The Brink’s Company announced its intent to offer $400 million aggregate principal amount of 5-year senior unsecured notes, subject to market and other conditions. The notes will be general unsecured obligations guaranteed by the Company’s existing and future U.S. subsidiaries that are guarantors under the Company’s credit facility.
The Company expects to use the net proceeds from the offering of the notes and cash on hand to redeem or repurchase the $400 million aggregate principal amount of its outstanding 5.500% Senior Notes due 2025 (the “2025 Senior Notes”) at or prior to maturity. Before applying the net proceeds to redeem or repurchase the 2025 Senior Notes as described above, the Company expects to use the net proceeds to temporarily repay amounts outstanding under its $1 billion revolving credit facility.

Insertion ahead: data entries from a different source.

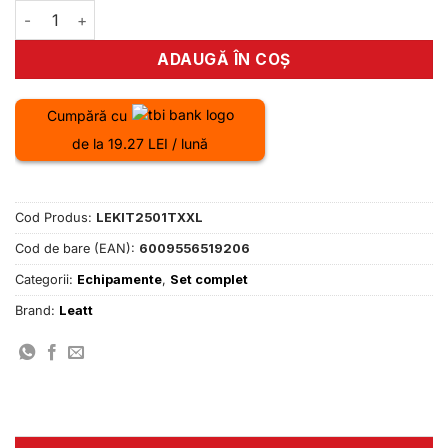
Cantitate Set de tricou si pantaloni set ciclism Leatt Ride K
ADAUGĂ ÎN COȘ
Cumpără cu
de la 19.27 LEI / lună
Cod Produs:
LEKIT2501TXXL
Cod de bare (EAN):
6009556519206
Categorii:
Echipamente
,
Set complet
Brand:
Leatt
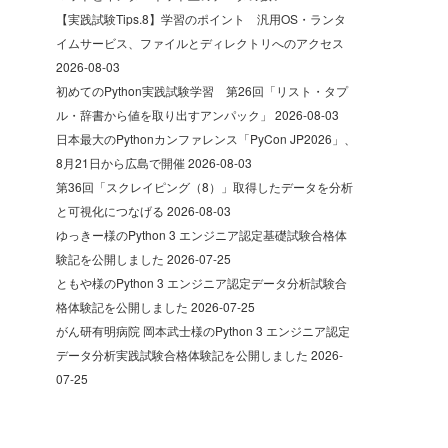
【実践試験Tips.8】学習のポイント 汎用OS・ランタ
イムサービス、ファイルとディレクトリへのアクセス
2026-08-03
初めてのPython実践試験学習 第26回「リスト・タプ
ル・辞書から値を取り出すアンパック」
2026-08-03
日本最大のPythonカンファレンス「PyCon JP2026」、
8月21日から広島で開催
2026-08-03
第36回「スクレイピング（8）」取得したデータを分析
と可視化につなげる
2026-08-03
ゆっきー様のPython 3 エンジニア認定基礎試験合格体
験記を公開しました
2026-07-25
ともや様のPython 3 エンジニア認定データ分析試験合
格体験記を公開しました
2026-07-25
がん研有明病院 岡本武士様のPython 3 エンジニア認定
データ分析実践試験合格体験記を公開しました
2026-
07-25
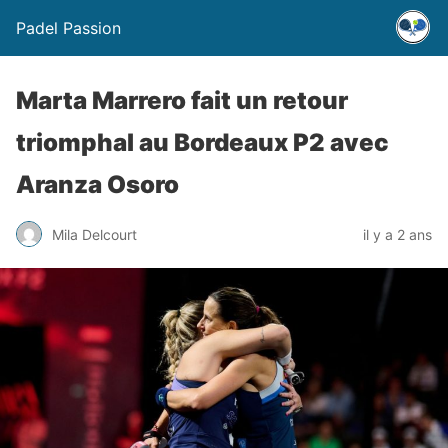
Padel Passion
Marta Marrero fait un retour
triomphal au Bordeaux P2 avec
Aranza Osoro
Mila Delcourt
il y a 2 ans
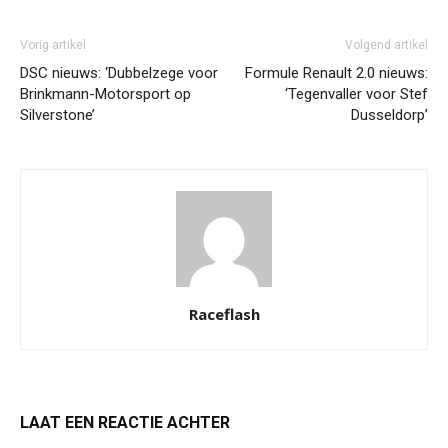
Vorig artikel
Volgend artikel
DSC nieuws: ‘Dubbelzege voor
Formule Renault 2.0 nieuws:
Brinkmann-Motorsport op
‘Tegenvaller voor Stef
Silverstone’
Dusseldorp’
Raceflash
LAAT EEN REACTIE ACHTER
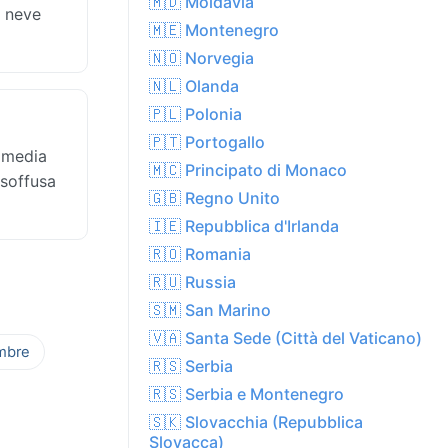
🇲🇩 Moldavia
a neve
🇲🇪 Montenegro
🇳🇴 Norvegia
🇳🇱 Olanda
🇵🇱 Polonia
🇵🇹 Portogallo
a media
🇲🇨 Principato di Monaco
 soffusa
🇬🇧 Regno Unito
🇮🇪 Repubblica d'Irlanda
🇷🇴 Romania
🇷🇺 Russia
🇸🇲 San Marino
🇻🇦 Santa Sede (Città del Vaticano)
mbre
🇷🇸 Serbia
🇷🇸 Serbia e Montenegro
🇸🇰 Slovacchia (Repubblica
Slovacca)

The notes have not been and will not be registered under the Securities Act of 1933, as amended (“Securities Act”), or the securities laws of any other jurisdiction and may not be offered or sold in the United States absent registration or an applicable exemption from registration requirements. The notes will be offered only to persons reasonably believed to be qualified institutional buyers in reliance on the exception from registration set forth in Rule 144A under the Securities Act and outside the United States to non-U.S. persons pursuant to Regulation S under the Securities Act.
This press release does not constitute an offer to sell or the solicitation of an offer to buy the notes, and shall not constitute an offer, solicitation or sale of any notes in any jurisdiction in which such offer, solicitation, or sale would be unlawful. Any offers of the notes will be made only by means of a private offering memorandum.